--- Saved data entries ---
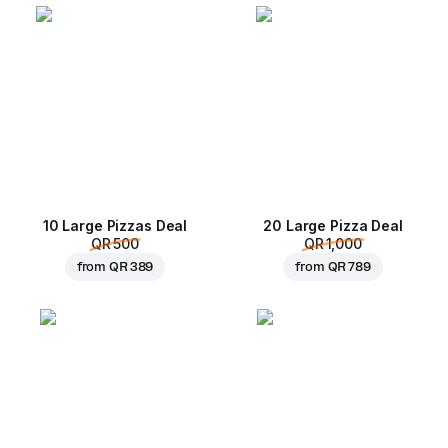
10 Large Pizzas Deal
20 Large Pizza Deal
QR 500
QR 1,000
from
QR 389
from
QR 789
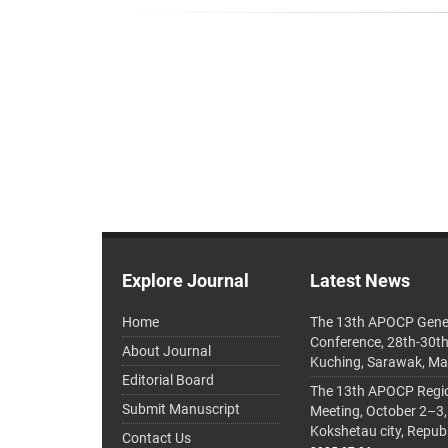
Explore Journal
Latest News
Home
The 13th APOCP Gene
Conference, 28th-30t
About Journal
Kuching, Sarawak, Ma
Editorial Board
The 13th APOCP Region
Submit Manuscript
Meeting, October 2–3,
Kokshetau city, Repub
Contact Us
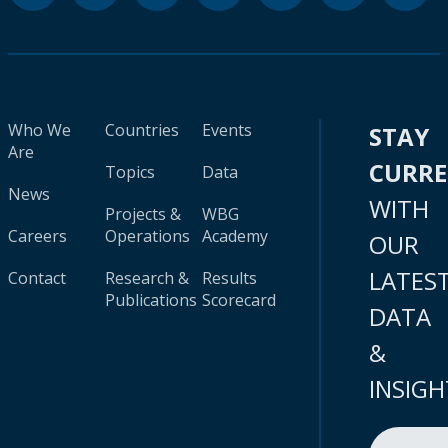
Who We
Countries
Events
STAY
Are
CURR
Topics
Data
News
WITH
Projects &
WBG
Careers
Operations
Academy
OUR
LATES
Contact
Research &
Results
Publications
Scorecard
DATA
&
INSIGH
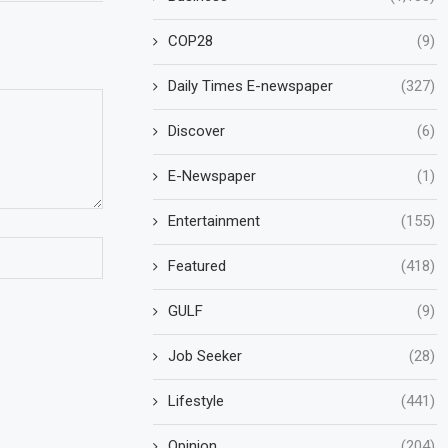
COP28
(9)
Daily Times E-newspaper
(327)
Discover
(6)
E-Newspaper
(1)
Entertainment
(155)
Featured
(418)
GULF
(9)
Job Seeker
(28)
Lifestyle
(441)
Opinion
(204)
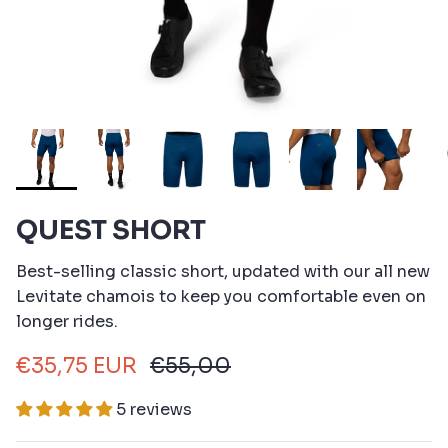
QUEST SHORT
Best-selling classic short, updated with our all new
Levitate chamois to keep you comfortable even on
longer rides.
€35,75 EUR
€55,00
5 reviews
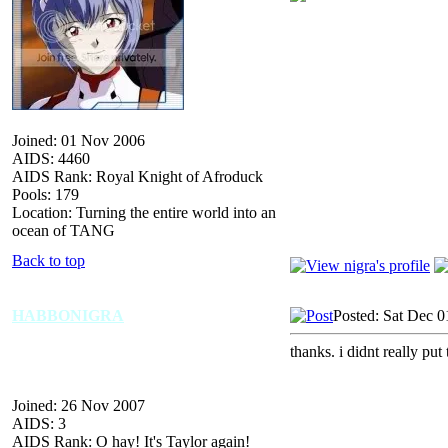
Joined: 01 Nov 2006
AIDS: 4460
AIDS Rank: Royal Knight of Afroduck
Pools: 179
Location: Turning the entire world into an
ocean of TANG
Back to top
HABBONIGRA
Posted: Sat Dec 0
thanks. i didnt really put
Joined: 26 Nov 2007
AIDS: 3
AIDS Rank: O hay! It's Taylor again!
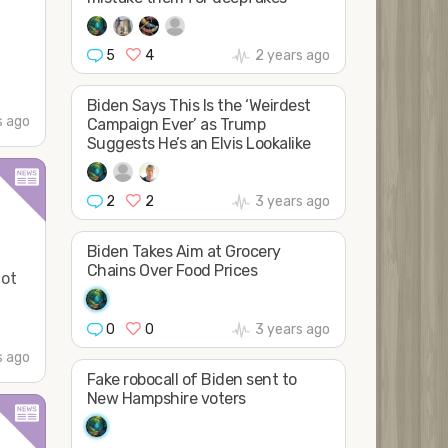
5
4
2 years ago
Biden Says This Is the ‘Weirdest
s ago
Campaign Ever’ as Trump
Suggests He’s an Elvis Lookalike
2
2
3 years ago
Biden Takes Aim at Grocery
Chains Over Food Prices
Not
0
0
3 years ago
s ago
Fake robocall of Biden sent to
New Hampshire voters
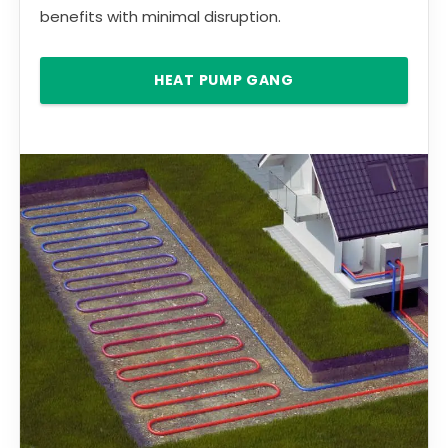
benefits with minimal disruption.
HEAT PUMP GANG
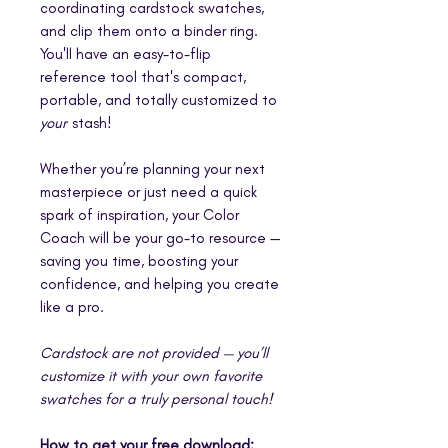
coordinating cardstock swatches,
and clip them onto a binder ring.
You'll have an easy-to-flip
reference tool that's compact,
portable, and totally customized to
your
stash!
Whether you’re planning your next
masterpiece or just need a quick
spark of inspiration, your Color
Coach will be your go-to resource —
saving you time, boosting your
confidence, and helping you create
like a pro.
Cardstock are not provided — you’ll
customize it with your own favorite
swatches for a truly personal touch!
How to get your free download:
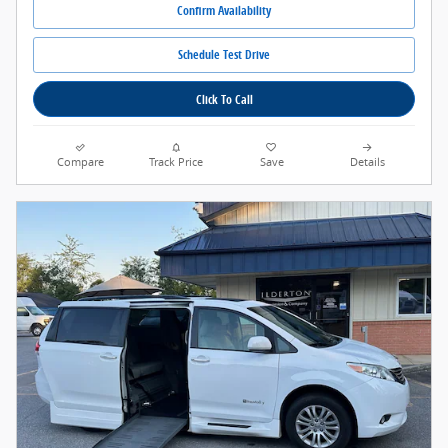
Confirm Availability
Schedule Test Drive
Click To Call
Compare
Track Price
Save
Details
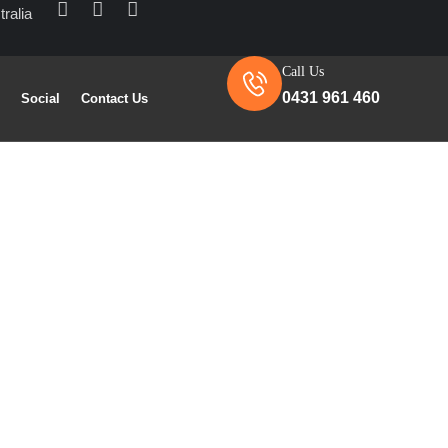
ralia
Call Us
0431 961 460
s
Social
Contact Us
ntractors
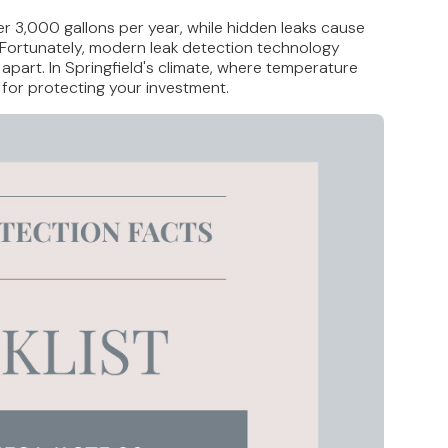
er 3,000 gallons per year, while hidden leaks cause
s. Fortunately, modern leak detection technology
part. In Springfield's climate, where temperature
 for protecting your investment.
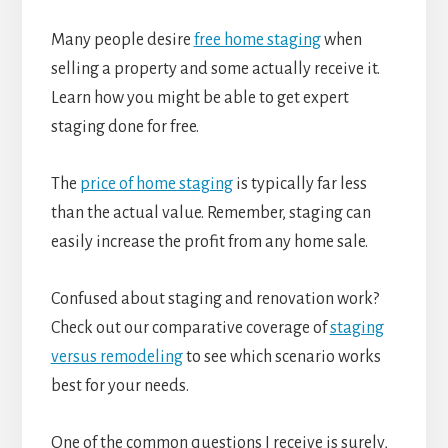
Many people desire
free home staging
when
selling a property and some actually receive it.
Learn how you might be able to get expert
staging done for free.
The
price of home staging
is typically far less
than the actual value. Remember, staging can
easily increase the profit from any home sale.
Confused about staging and renovation work?
Check out our comparative coverage of
staging
versus remodeling
to see which scenario works
best for your needs.
One of the common questions I receive is surely,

--- WHAT THE TASK ASKS ---
Identify the lines in the records above that contain the word "Deal", then state how many there are and nothing more.

--- SOLUTION FOR THIS EXERCISE ---
2